Try it —
Locate the line that contains "pixels, height=2508 pixels." in the entries below, then repeat it and every following line through the line that contains "This screenshot has height=2576, width=473.", exactly, and no others.

═══ Information given

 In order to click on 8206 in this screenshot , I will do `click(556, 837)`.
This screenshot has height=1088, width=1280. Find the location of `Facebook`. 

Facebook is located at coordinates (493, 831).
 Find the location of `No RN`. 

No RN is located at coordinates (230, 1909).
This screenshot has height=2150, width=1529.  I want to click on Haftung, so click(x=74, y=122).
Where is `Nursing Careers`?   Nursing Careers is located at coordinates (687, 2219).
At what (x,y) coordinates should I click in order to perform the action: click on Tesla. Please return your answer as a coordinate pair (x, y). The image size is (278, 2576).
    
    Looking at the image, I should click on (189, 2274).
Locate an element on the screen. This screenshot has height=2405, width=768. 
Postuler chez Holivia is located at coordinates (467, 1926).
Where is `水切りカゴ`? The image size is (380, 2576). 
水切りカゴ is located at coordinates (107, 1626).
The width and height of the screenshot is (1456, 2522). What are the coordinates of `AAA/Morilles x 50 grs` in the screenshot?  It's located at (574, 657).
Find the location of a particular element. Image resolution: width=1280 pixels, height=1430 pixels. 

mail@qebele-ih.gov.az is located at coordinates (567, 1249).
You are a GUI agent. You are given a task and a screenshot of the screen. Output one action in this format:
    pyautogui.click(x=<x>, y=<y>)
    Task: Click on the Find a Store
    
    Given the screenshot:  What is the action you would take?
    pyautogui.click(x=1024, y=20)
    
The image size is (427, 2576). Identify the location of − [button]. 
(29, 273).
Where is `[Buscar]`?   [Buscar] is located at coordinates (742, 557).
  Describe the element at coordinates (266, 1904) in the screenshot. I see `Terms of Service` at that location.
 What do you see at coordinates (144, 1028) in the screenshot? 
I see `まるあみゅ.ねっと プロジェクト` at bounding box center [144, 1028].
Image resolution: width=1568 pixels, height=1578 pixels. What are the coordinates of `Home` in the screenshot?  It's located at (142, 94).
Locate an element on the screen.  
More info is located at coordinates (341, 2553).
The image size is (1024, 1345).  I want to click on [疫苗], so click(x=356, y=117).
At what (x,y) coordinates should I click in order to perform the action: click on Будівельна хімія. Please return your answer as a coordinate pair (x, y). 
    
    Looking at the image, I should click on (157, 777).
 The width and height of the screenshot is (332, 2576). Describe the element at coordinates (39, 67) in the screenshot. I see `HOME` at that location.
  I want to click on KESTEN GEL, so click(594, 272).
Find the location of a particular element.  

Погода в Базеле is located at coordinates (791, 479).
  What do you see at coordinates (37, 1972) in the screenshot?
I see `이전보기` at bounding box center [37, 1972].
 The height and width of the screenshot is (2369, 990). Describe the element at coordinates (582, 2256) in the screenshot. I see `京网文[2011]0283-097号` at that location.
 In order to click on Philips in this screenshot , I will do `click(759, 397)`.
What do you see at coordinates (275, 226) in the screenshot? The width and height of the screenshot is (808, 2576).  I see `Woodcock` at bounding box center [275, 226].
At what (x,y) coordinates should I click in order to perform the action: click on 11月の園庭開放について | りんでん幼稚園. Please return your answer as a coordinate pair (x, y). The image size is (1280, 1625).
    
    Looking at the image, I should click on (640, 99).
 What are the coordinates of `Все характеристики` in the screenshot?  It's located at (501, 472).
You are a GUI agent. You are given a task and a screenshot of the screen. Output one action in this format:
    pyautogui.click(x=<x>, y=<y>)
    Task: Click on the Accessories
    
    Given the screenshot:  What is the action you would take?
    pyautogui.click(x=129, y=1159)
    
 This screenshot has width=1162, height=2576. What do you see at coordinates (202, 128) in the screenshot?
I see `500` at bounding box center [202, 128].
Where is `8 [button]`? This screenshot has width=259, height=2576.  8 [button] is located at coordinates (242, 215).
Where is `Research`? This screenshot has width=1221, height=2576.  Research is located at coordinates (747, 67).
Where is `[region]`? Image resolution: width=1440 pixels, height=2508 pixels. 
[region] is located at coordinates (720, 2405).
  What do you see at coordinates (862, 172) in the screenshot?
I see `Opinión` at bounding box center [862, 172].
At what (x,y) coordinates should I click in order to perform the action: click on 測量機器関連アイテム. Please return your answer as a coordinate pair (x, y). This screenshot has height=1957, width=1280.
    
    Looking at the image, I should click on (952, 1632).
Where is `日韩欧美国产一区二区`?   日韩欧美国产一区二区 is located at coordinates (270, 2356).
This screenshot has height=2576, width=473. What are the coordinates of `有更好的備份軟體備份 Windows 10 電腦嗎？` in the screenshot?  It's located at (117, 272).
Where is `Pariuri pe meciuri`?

══════

The answer —
Where is `[region]`? Image resolution: width=1440 pixels, height=2508 pixels. 
[region] is located at coordinates (720, 2405).
  What do you see at coordinates (862, 172) in the screenshot?
I see `Opinión` at bounding box center [862, 172].
At what (x,y) coordinates should I click in order to perform the action: click on 測量機器関連アイテム. Please return your answer as a coordinate pair (x, y). This screenshot has height=1957, width=1280.
    
    Looking at the image, I should click on (952, 1632).
Where is `日韩欧美国产一区二区`?   日韩欧美国产一区二区 is located at coordinates (270, 2356).
This screenshot has height=2576, width=473. What are the coordinates of `有更好的備份軟體備份 Windows 10 電腦嗎？` in the screenshot?  It's located at (117, 272).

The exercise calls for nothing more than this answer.